The Misleading Rhetoric Against ESAs

By Kyle Wingfield

The pandemic has forced a lot of Georgia families to rethink the education of their children. Public-school enrollment this fall was about 36,000 lower than the year before, and that’s after the gains among public charter schools that offset some of the losses. Private schools and homeschooling have also become more appealing.

It’s no wonder, then, that interest in expanding education options is likewise higher. Nor is it surprising that opponents are rounding up the usual excuses to try to prevent more families from gaining options.

Around this time each year, we hear opponents talk about the “cost” of programs such as Georgia’s tax credit scholarships and Special Needs Scholarship, or proposals to create education scholarship accounts (ESAs). The way they do so is incomplete to the point of being misleading.

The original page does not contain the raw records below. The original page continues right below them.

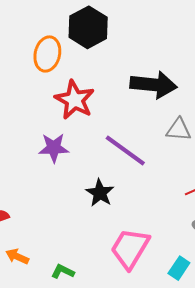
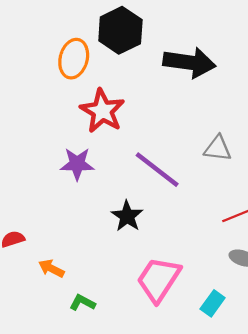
black arrow: (154, 85) -> (189, 62), moved
orange arrow: (17, 256) -> (51, 268), moved

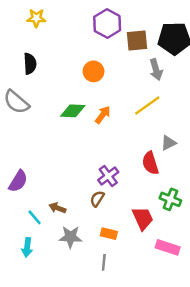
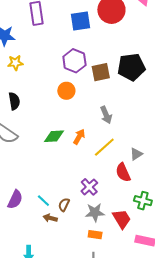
gray arrow: (156, 70) -> (106, 115), moved
orange circle: (94, 71) -> (66, 91), moved
yellow line: (147, 105) -> (104, 147), moved
brown semicircle: (97, 199) -> (64, 205), moved
cyan line: (35, 217) -> (43, 201), moved
gray star: (70, 237) -> (95, 213), moved

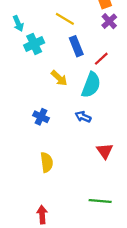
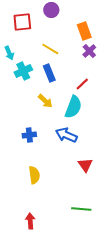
blue rectangle: (76, 46) -> (49, 73), moved
blue cross: (41, 117) -> (29, 135), turned -32
blue arrow: (83, 117) -> (66, 135), size x1.5

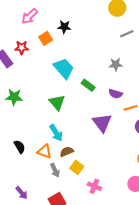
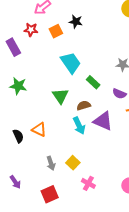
red star: (22, 48) -> (31, 30), moved
purple triangle: (102, 123) -> (103, 121), turned -35
cyan arrow: (56, 133) -> (79, 126), moved
orange triangle: (44, 152) -> (39, 129), moved
brown semicircle: (67, 152) -> (84, 105), moved

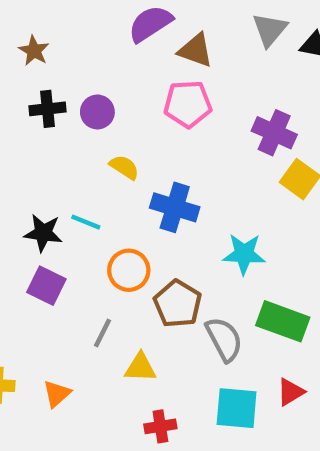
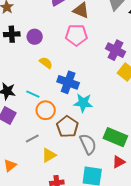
cyan line: (86, 222) -> (33, 94), moved
cyan star: (244, 254) -> (83, 103), moved
gray line: (103, 333) -> (32, 139), turned 32
yellow triangle: (140, 368) -> (49, 155), turned -35
red triangle: (291, 392) -> (119, 162), moved

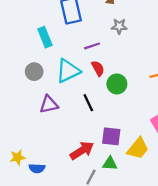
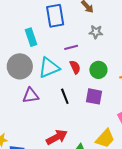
gray circle: (34, 72) -> (20, 66), size x1.6
green circle: (117, 84) -> (98, 70), moved
purple square: (111, 136) -> (94, 96), moved

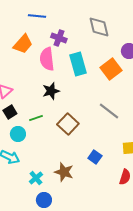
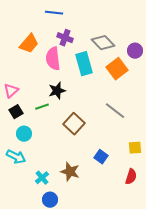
blue line: (37, 16) -> (54, 13), moved
gray diamond: (99, 27) -> (103, 43), moved, turned -30
green line: (36, 118) -> (42, 107), moved

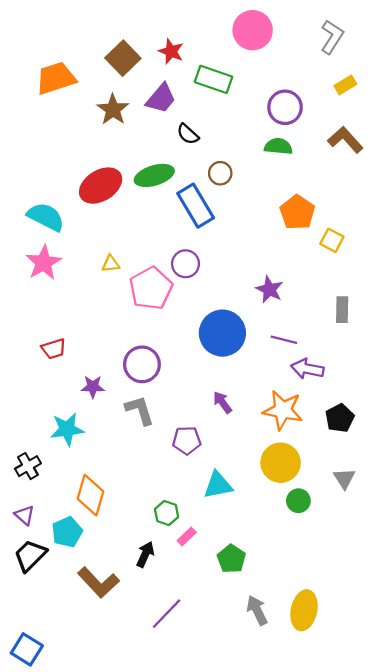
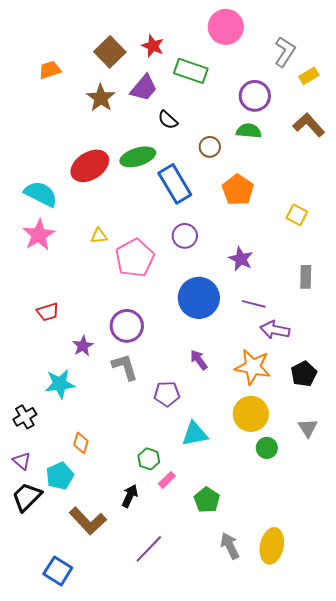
gray L-shape: (332, 37) -> (285, 52), moved
orange trapezoid: (56, 78) -> (50, 70), size x0.6
brown circle: (220, 173) -> (210, 147), moved
orange pentagon: (297, 212) -> (238, 190), moved
purple circle: (186, 264) -> (185, 236), moved
purple star: (93, 387) -> (83, 346), turned -30
orange diamond: (91, 495) -> (81, 443), size x0.6
blue square: (27, 649) -> (58, 571), moved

First, there’s the way they define “cost.” Invariably, they focus solely on the change in revenue for public school systems – while ignoring the expenses these systems incur in educating children. A budget is more than just one side of the ledger.
While systems have fixed costs such as school buildings, research indicates more expenses are variable. That makes sense, considering school systems expect additional state funding for each additional student they enroll. After all, you’ll never hear a school official tell state budget writers, “Don’t worry about increasing our funding; most of our costs are fixed, so we’re all good!”

The “cost” of these education options needs to reflect the savings that school systems experience when a student chooses to leave. Because only the state portion of funding is at issue, and the system keeps all of its locally raised tax dollars, this should be very manageable. It’s no different from when a student’s family moves to another public school system.

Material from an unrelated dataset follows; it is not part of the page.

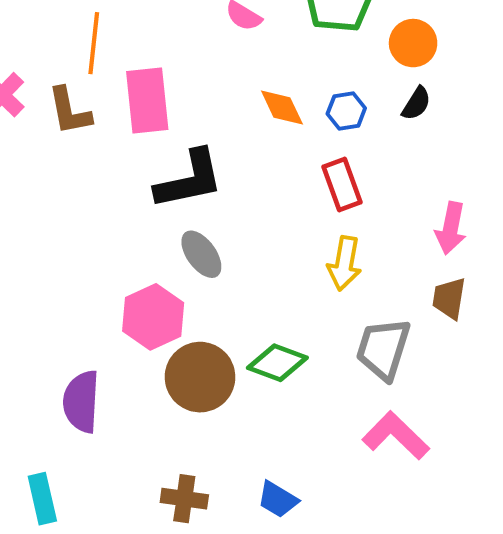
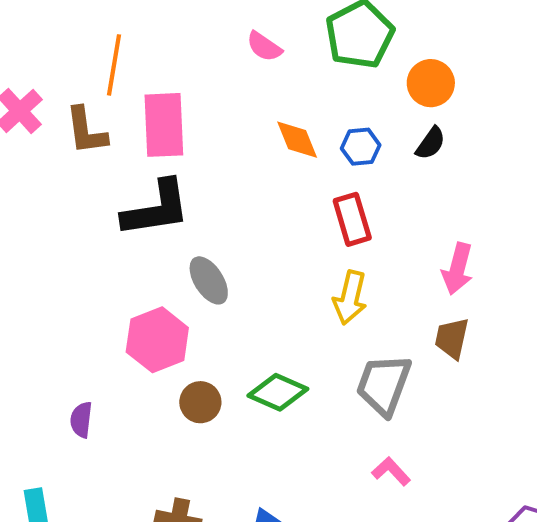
black L-shape: (189, 180) -> (156, 209), moved
brown circle: (200, 377) -> (200, 402), size x0.6
purple semicircle: (81, 402) -> (81, 420), size x0.6
pink L-shape: (396, 436) -> (391, 471), size x0.6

The second mistake opponents make is related. They make the – very convenient – assumption that children who choose a different option wouldn’t have enrolled in public schools anyway. Therefore, they claim, there aren’t really any offsetting expense reductions.
This assumption is not only convenient – for them – but erroneous.

Research into these programs in Georgia and elsewhere around the country suggest between 84% and 90% of enrollees are “switchers.” That is, they switched from a public school to a different option. The rate is still higher when a program requires prior public school attendance, as the latest ESA proposal in Georgia does in most cases.

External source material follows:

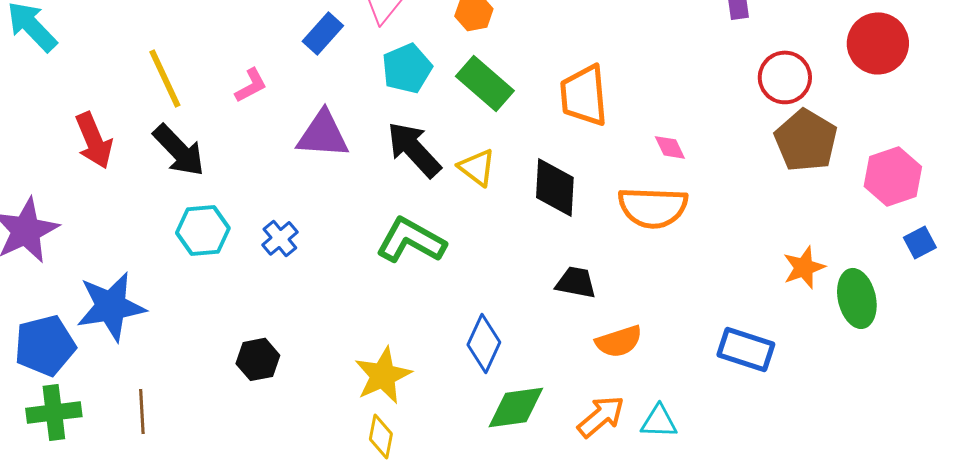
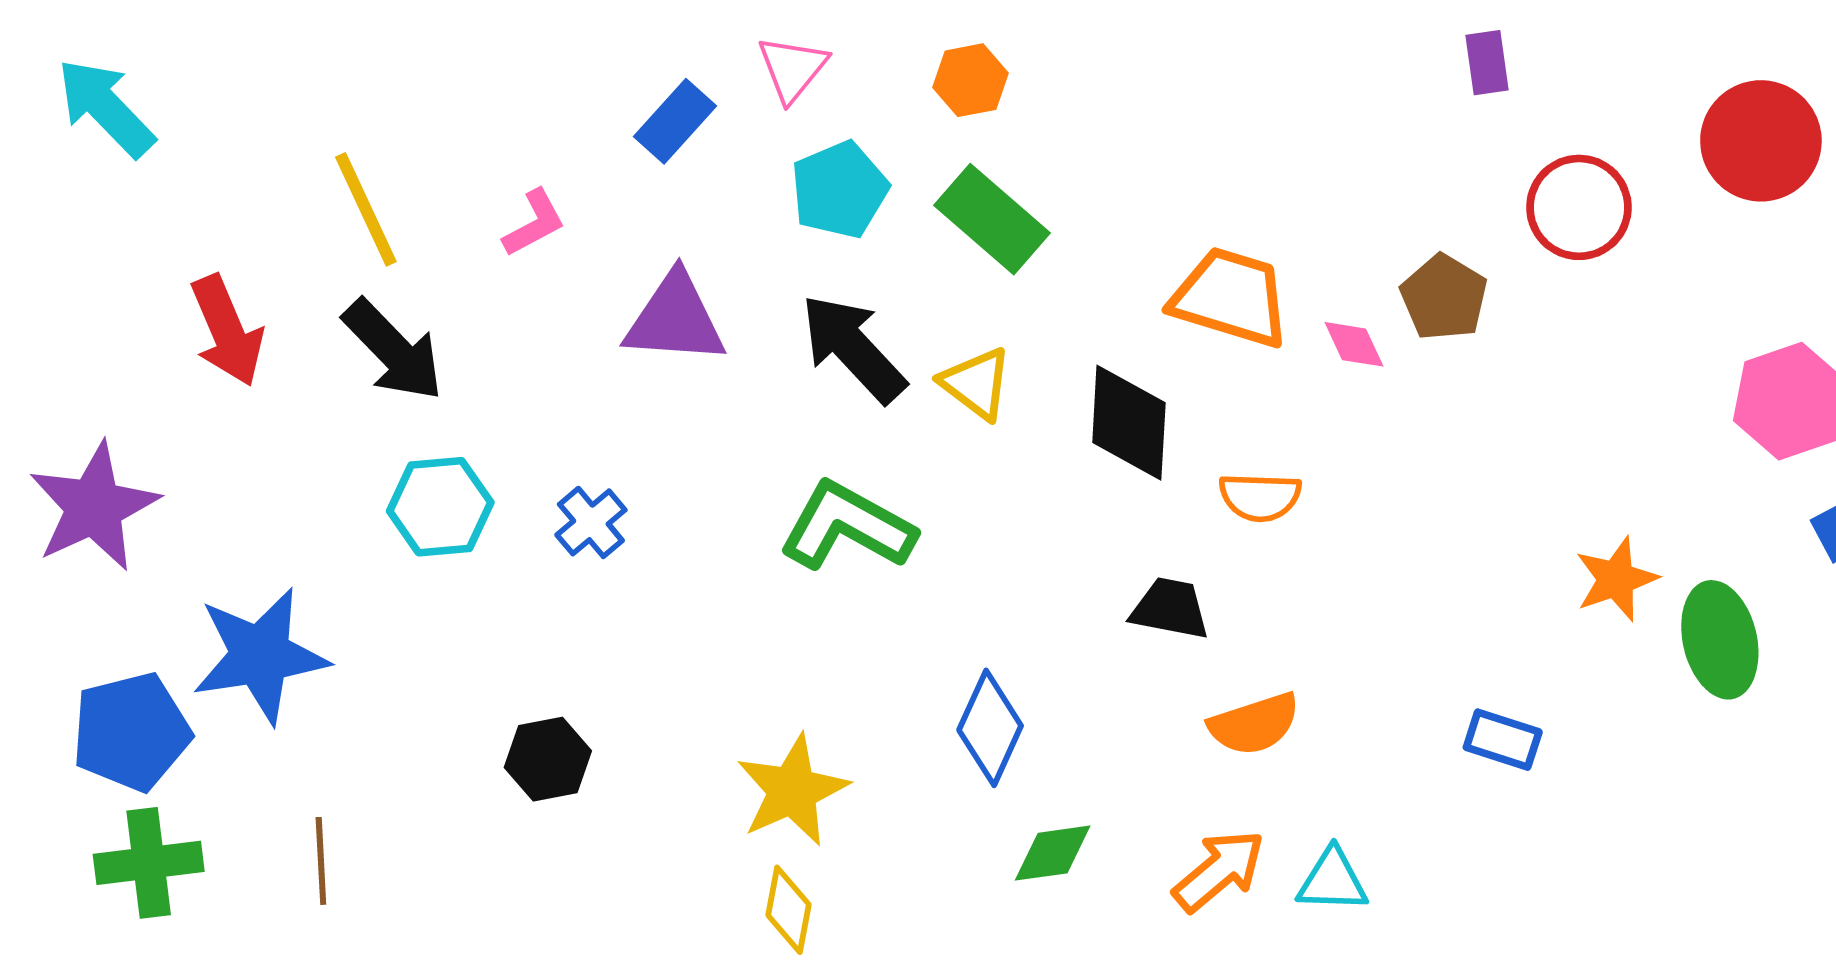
orange trapezoid: (584, 95) -> (1231, 297), moved, turned 112
brown pentagon: (806, 140) -> (1444, 297), moved, size x0.7
orange semicircle: (653, 207) -> (1260, 497), moved, size x0.6
blue rectangle: (746, 349) -> (1503, 740), size x0.7
green diamond: (516, 407) -> (1053, 853), size x0.7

So, the vast majority of children who choose one of these programs do represent a cost savings for school systems. Even with a few non-switchers, the programs very likely save taxpayers money overall.

But there’s a final kind of cost, an actual cost, that opponents ignore. Maybe that’s because they’re the ones imposing it.

There is probably no greater cost to taxpayers, and society at large, than a bad educational fit for a child. All children are different, and one size does not fit all. Even excellent schools are not the best fit for every single child. By limiting families’ options, we are forcing some children to attend a school that just isn’t right for them.

What’s more, we know providing options isn’t better only in some theoretical sense. Once again, research shows that school-choice programs tend to boost academic achievement not only for participants, but for the students who remain in the public schools they leave.

In fact, my organization just this past week released a study quantifying the benefits of higher achievement. Author Corey DeAngelis of the Reason Foundation found that enrolling just 5% of Georgia students in an ESA could boost the state’s high school graduation rate by 4 percentage points. That in turn would generate $1.7 billion in economic benefits from these additional grads’ higher lifetime earnings. It would also likely reduce the number of crimes committed in Georgia by about 350, reducing the social cost of crime by some $13 million.
The real cost associated with these programs, then, is the opportunity cost of not having them.


Kyle Wingfield is president and CEO of the Georgia Public Policy Foundation: www.georgiapolicy.org.